»»
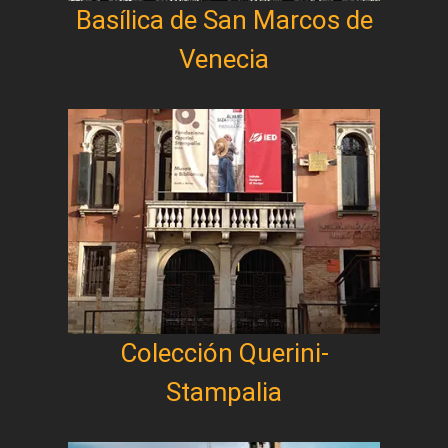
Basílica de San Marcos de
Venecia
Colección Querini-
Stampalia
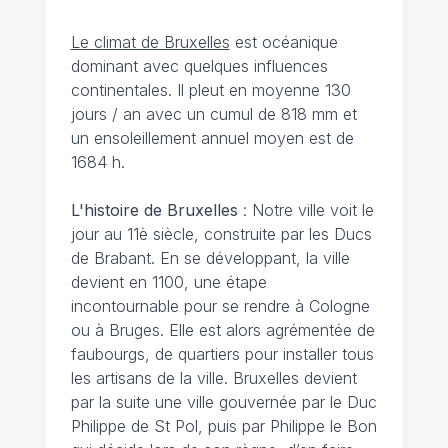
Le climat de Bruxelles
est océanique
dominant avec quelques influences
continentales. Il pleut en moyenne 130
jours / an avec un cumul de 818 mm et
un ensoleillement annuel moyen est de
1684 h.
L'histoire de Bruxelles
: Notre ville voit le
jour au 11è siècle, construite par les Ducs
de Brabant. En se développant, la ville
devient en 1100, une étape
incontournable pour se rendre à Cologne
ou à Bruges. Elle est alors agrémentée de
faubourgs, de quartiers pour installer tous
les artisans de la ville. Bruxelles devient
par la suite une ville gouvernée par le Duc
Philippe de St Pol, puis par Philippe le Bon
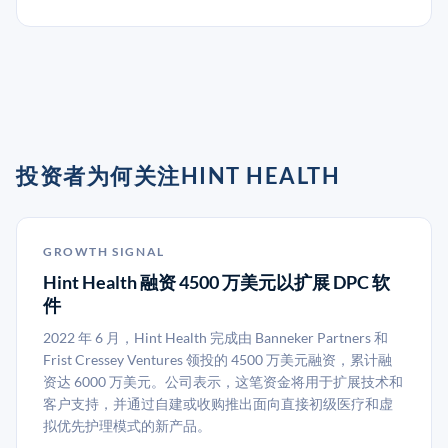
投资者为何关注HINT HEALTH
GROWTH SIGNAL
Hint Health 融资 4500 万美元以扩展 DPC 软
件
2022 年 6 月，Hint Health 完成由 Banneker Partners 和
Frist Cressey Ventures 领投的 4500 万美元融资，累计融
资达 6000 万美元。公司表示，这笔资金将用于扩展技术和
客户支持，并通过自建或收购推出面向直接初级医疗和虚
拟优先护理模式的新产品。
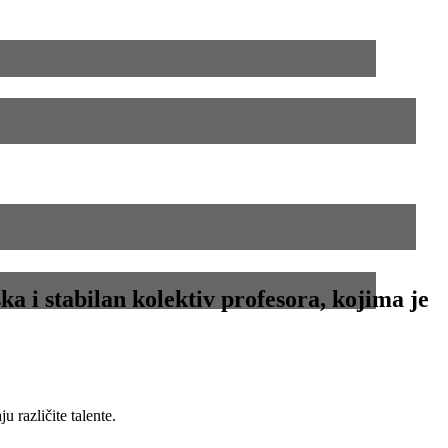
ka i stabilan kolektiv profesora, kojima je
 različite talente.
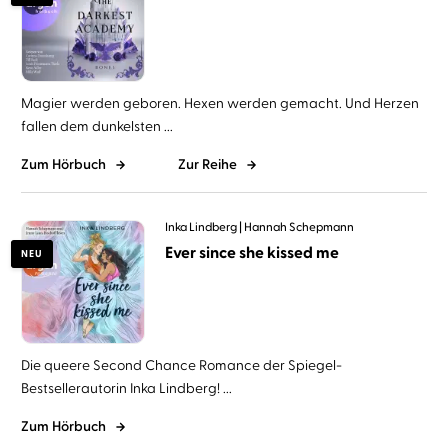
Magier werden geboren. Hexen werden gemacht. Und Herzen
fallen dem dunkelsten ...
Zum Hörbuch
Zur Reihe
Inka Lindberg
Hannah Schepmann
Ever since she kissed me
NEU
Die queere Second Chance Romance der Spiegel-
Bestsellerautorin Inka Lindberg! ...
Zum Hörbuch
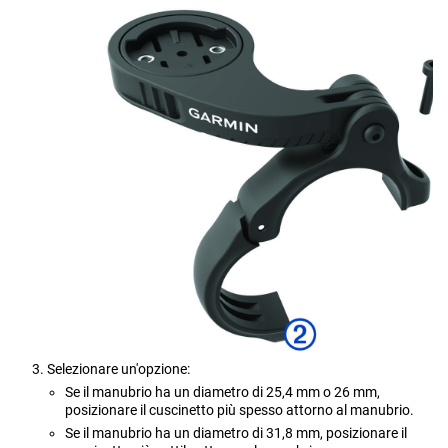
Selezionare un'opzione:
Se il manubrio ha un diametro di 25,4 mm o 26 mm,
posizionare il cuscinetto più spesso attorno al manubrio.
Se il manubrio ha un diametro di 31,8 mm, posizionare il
««
▶ [The task]: Give back the full listing exactly, with pictures dropped.

▶ [Solution to the problem]:
Basílica de San Marcos de
Venecia
Colección Querini-
Stampalia
Le climat de Bruxelles
est océanique
dominant avec quelques influences
continentales. Il pleut en moyenne 130
jours / an avec un cumul de 818 mm et
un ensoleillement annuel moyen est de
1684 h.
L'histoire de Bruxelles
: Notre ville voit le
jour au 11è siècle, construite par les Ducs
de Brabant. En se développant, la ville
devient en 1100, une étape
incontournable pour se rendre à Cologne
ou à Bruges. Elle est alors agrémentée de
faubourgs, de quartiers pour installer tous
les artisans de la ville. Bruxelles devient
par la suite une ville gouvernée par le Duc
Philippe de St Pol, puis par Philippe le Bon
投资者为何关注HINT HEALTH
GROWTH SIGNAL
Hint Health 融资 4500 万美元以扩展 DPC 软
件
2022 年 6 月，Hint Health 完成由 Banneker Partners 和
Frist Cressey Ventures 领投的 4500 万美元融资，累计融
资达 6000 万美元。公司表示，这笔资金将用于扩展技术和
客户支持，并通过自建或收购推出面向直接初级医疗和虚
拟优先护理模式的新产品。
ka i stabilan kolektiv profesora, kojima je
 različite talente.
Magier werden geboren. Hexen werden gemacht. Und Herzen
fallen dem dunkelsten ...
Zum Hörbuch
Zur Reihe
Inka Lindberg
Hannah Schepmann
Ever since she kissed me
NEU
Die queere Second Chance Romance der Spiegel-
Bestsellerautorin Inka Lindberg! ...
Zum Hörbuch
Selezionare un'opzione:
Se il manubrio ha un diametro di 25,4 mm o 26 mm,
posizionare il cuscinetto più spesso attorno al manubrio.
Se il manubrio ha un diametro di 31,8 mm, posizionare il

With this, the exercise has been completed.